From 85de0934727dc2c7b740b1d4a90d1a2e3c2d0585 Mon Sep 17 00:00:00 2001
From: Zhuohan Li <zhuohan123@gmail.com>
Date: Thu, 29 Jun 2023 15:00:21 -0700
Subject: [PATCH] [Fix] Do not pin memory when in WSL (#312)

---
 vllm/utils.py               |  5 +++++
 vllm/worker/cache_engine.py | 14 ++++++++++++--
 2 files changed, 17 insertions(+), 2 deletions(-)

diff --git a/vllm/utils.py b/vllm/utils.py
index 85fe1877..eb686b64 100644
--- a/vllm/utils.py
+++ b/vllm/utils.py
@@ -1,4 +1,5 @@
 import enum
+from platform import uname
 import uuid
 
 import psutil
@@ -36,3 +37,7 @@ def get_cpu_memory() -> int:
 
 def random_uuid() -> str:
     return str(uuid.uuid4().hex)
+
+def in_wsl() -> bool:
+    # Reference: https://github.com/microsoft/WSL/issues/4071
+    return "microsoft" in " ".join(uname()).lower()

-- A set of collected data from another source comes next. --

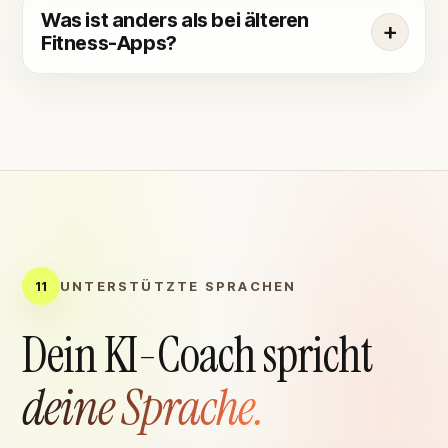
Was ist anders als bei älteren
Fitness-Apps?
11
UNTERSTÜTZTE SPRACHEN
Dein KI-Coach spricht
deine Sprache.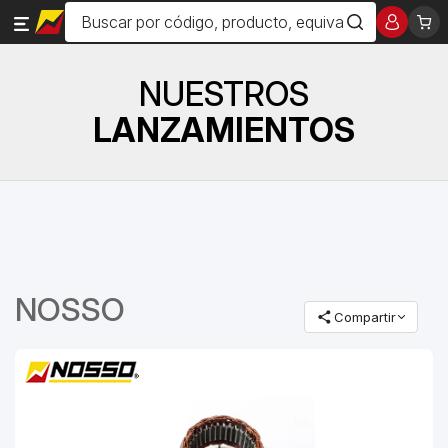
NUESTROS
LANZAMIENTOS
NOSSO
Compartir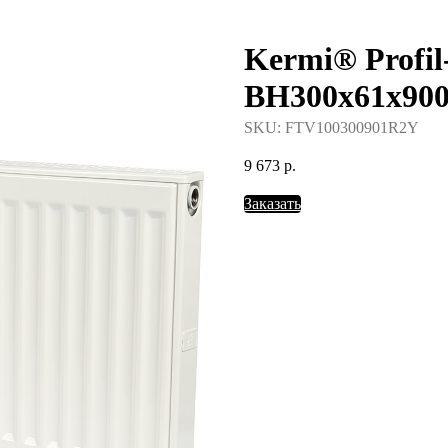
Kermi® Profil
388-37-57
BH300x61x9
SKU:
FTV100300901R2Y
9 673
р.
Заказать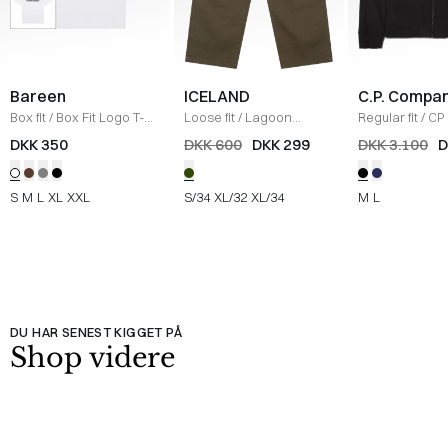
Bareen
ICELAND
C.P. Compa
Box fit
/
Box Fit Logo T-
Loose fit
/
Lagoon
Regular fit
/
CP 
shirt
/
WHITE
Bukser
/
OLIVE
Jakke
/
SORT
DKK 350
DKK 600
DKK 299
DKK 3.100
D
S
M
L
XL
XXL
S/34
XL/32
XL/34
M
L
DU HAR SENEST KIGGET PÅ
Shop videre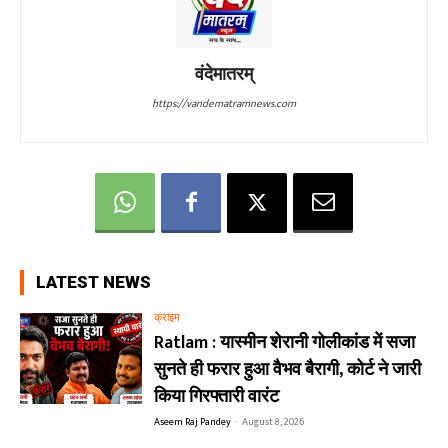
वंदेमातरम्
https://vandematramnews.com
LATEST NEWS
क्राइम
Ratlam : यास्मीन शेरानी गोलीकांड में सजा
सुनते ही फरार हुआ वैभव बैरागी, कोर्ट ने जारी
किया गिरफ्तारी वारंट
Aseem Raj Pandey
-
August 8, 2026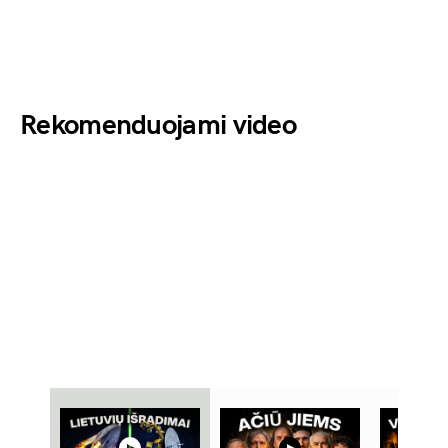
Rekomenduojami video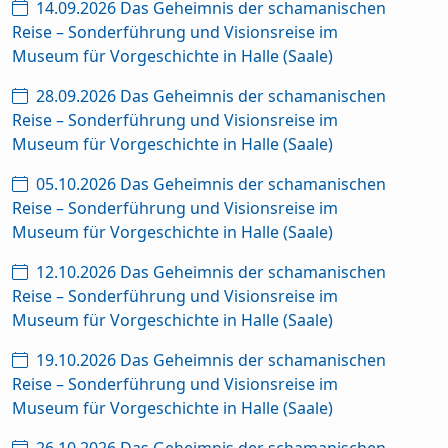
14.09.2026 Das Geheimnis der schamanischen
Reise – Sonderführung und Visionsreise im
Museum für Vorgeschichte in Halle (Saale)
28.09.2026 Das Geheimnis der schamanischen
Reise – Sonderführung und Visionsreise im
Museum für Vorgeschichte in Halle (Saale)
05.10.2026 Das Geheimnis der schamanischen
Reise – Sonderführung und Visionsreise im
Museum für Vorgeschichte in Halle (Saale)
12.10.2026 Das Geheimnis der schamanischen
Reise – Sonderführung und Visionsreise im
Museum für Vorgeschichte in Halle (Saale)
19.10.2026 Das Geheimnis der schamanischen
Reise – Sonderführung und Visionsreise im
Museum für Vorgeschichte in Halle (Saale)
26.10.2026 Das Geheimnis der schamanischen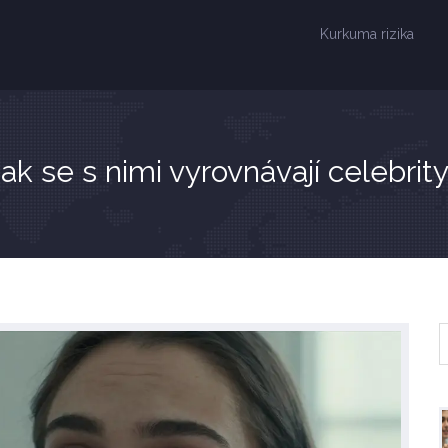
Kurkuma rizika
Jak se s nimi vyrovnávají celebrit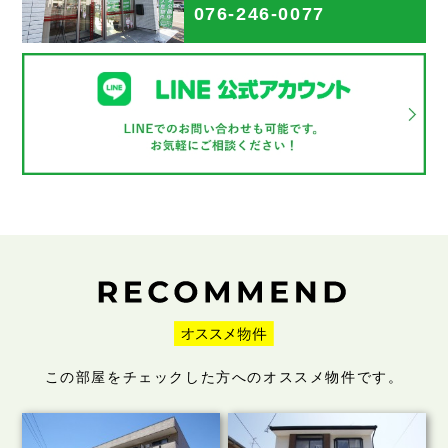
076-246-0077
この部屋をチェックした方へのオススメ物件です。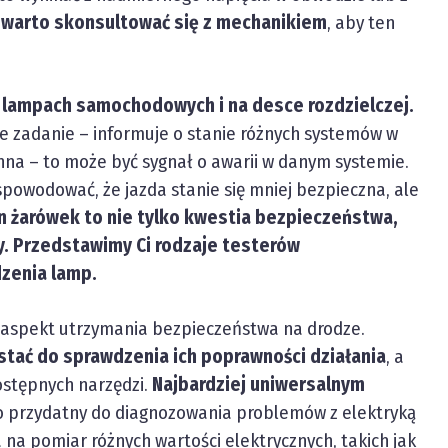
 warto skonsultować się z mechanikiem
, aby ten
w lampach samochodowych i na desce rozdzielczej.
je zadanie – informuje o stanie różnych systemów w
winna – to może być sygnał o awarii w danym systemie.
spowodować, że jazda stanie się mniej bezpieczna, ale
n żarówek to nie tylko kwestia bezpieczeństwa,
y. Przedstawimy Ci rodzaje testerów
dzenia lamp.
aspekt utrzymania bezpieczeństwa na drodze.
stać do sprawdzenia ich poprawności działania
, a
ostępnych narzędzi.
Najbardziej uniwersalnym
owo przydatny do diagnozowania problemów z elektryką
 na pomiar różnych wartości elektrycznych, takich jak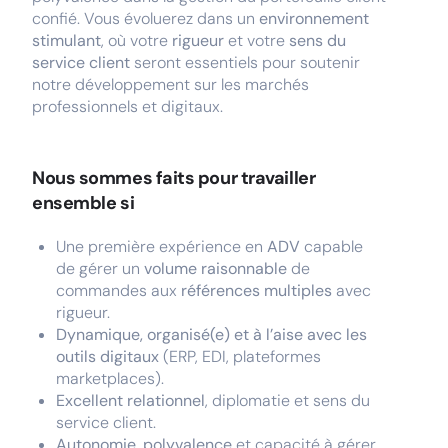
confié. Vous évoluerez dans un
environnement
stimulant
, où votre
rigueur
et votre
sens du
service client
seront essentiels pour soutenir
notre développement sur les marchés
professionnels et digitaux.
Nous sommes faits pour travailler
ensemble si
Une première expérience en
ADV
capable
de gérer un
volume raisonnable
de
commandes aux
références multiples
avec
rigueur.
Dynamique, organisé(e) et à l’aise avec les
outils digitaux
(ERP, EDI, plateformes
marketplaces).
Excellent relationnel
, diplomatie et sens du
service client.
Autonomie
,
polyvalence
et capacité à gérer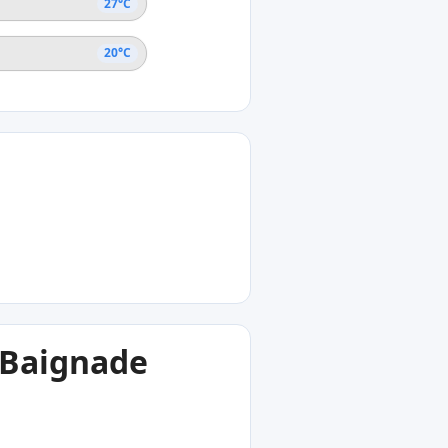
27°C
20°C
a Baignade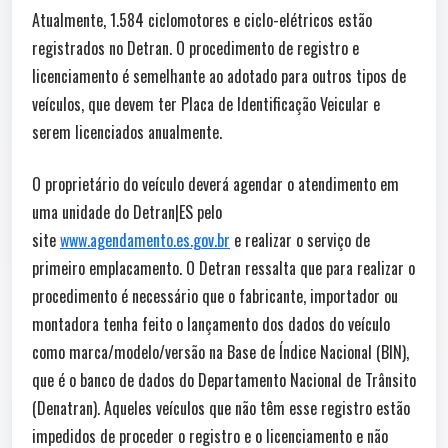
Atualmente, 1.584 ciclomotores e ciclo-elétricos estão
registrados no Detran. O procedimento de registro e
licenciamento é semelhante ao adotado para outros tipos de
veículos, que devem ter Placa de Identificação Veicular e
serem licenciados anualmente.
O proprietário do veículo deverá agendar o atendimento em
uma unidade do Detran|ES pelo
site
www.agendamento.es.gov.br
e realizar o serviço de
primeiro emplacamento. O Detran ressalta que para realizar o
procedimento é necessário que o fabricante, importador ou
montadora tenha feito o lançamento dos dados do veículo
como marca/modelo/versão na Base de Índice Nacional (BIN),
que é o banco de dados do Departamento Nacional de Trânsito
(Denatran). Aqueles veículos que não têm esse registro estão
impedidos de proceder o registro e o licenciamento e não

diff --git a/vllm/worker/cache_engine.py b/vllm/worker/cache_engine.py
index 30b4ec7d..eb99bf75 100644
--- a/vllm/worker/cache_engine.py
+++ b/vllm/worker/cache_engine.py
@@ -5,6 +5,10 @@ import torch
 
 from vllm import cache_ops
 from vllm.config import CacheConfig, ModelConfig, ParallelConfig
+from vllm.logger import init_logger
+from vllm.utils import in_wsl
+
+logger = init_logger(__name__)
 
 KVCache = Tuple[torch.Tensor, torch.Tensor]
 
@@ -85,16 +89,22 @@ class CacheEngine:
         cpu_cache: List[KVCache] = []
         key_block_shape = self.get_key_block_shape()
         value_block_shape = self.get_value_block_shape()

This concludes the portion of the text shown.